Blueprints class are same as valid as C++ class and they technically work exact same way, all blueprints you see are inherent from C++ classes and they are compatible to each other (it only matter what blueprint support and what not). Varbales you make can be public and you can access them from elsewhere. Open Class Viewer (Window->Development Tools->Class Viewer) should open you eyes a little. You can look on my old tutorial which shows how both blands in:

Blueprint can operate only with objects of UObject (a root class of most UE4 classes), which can only access only from pointers (in blueprint they called "Object Refrences"). That because UObjects have memory management system and it handles the copies of UObjects.
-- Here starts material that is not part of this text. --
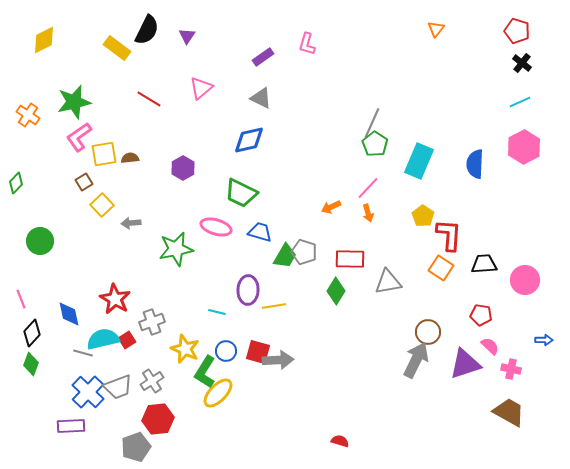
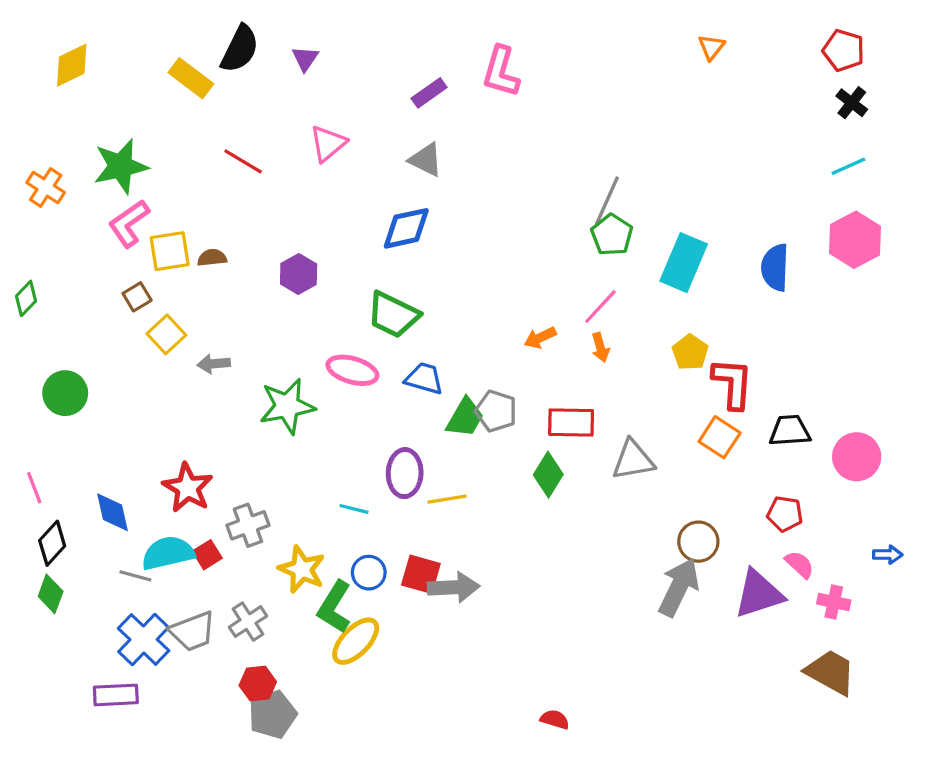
pink L-shape: (307, 44) -> (501, 72), size x1.4
red hexagon: (158, 419) -> (258, 684), size x0.7
gray pentagon: (136, 447) -> (272, 715), moved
If you want to create datasets which you can copy, you can use structures (Blueprint Structures), which also compatible with C++ structs.

Also compoinbet-less actors (“invisible actors”) are normal practice so don’t worry, Items should be tied to world so you should have them as actors, they don’t need ot be named in editor properly (you can only change name in C++) you can have different variable for the name. You can either store varbales in structure or swap varbale states in blueprint class.

My pro tip for you is, don’t be afraid to try C++ in UE4 first, you already have C++ knowledge and you only blocking yourself to use that knowledge to understand UE4 and Blueprints, you only moving backwards in that case. Again watch my video and you will understand what i mean.

Thanks, I started working with a structure and its working out nicely, (before When I tried using it, I put it into a data table which I now realize wasn’t necessary to use the struct). Thank you for your help, its certainly helping me understand how UE4 blueprints process things, and I think from here on, I’ll start using C++ more rather than blueprints (I understood exactly how it would plan out in code, but the blueprints were new to me). :slight_smile:

Sounds like making a Struct and then. Populating an array of structs will accomplish what you want.
There is also a thing called Data Asset but I dont know if that will work or not.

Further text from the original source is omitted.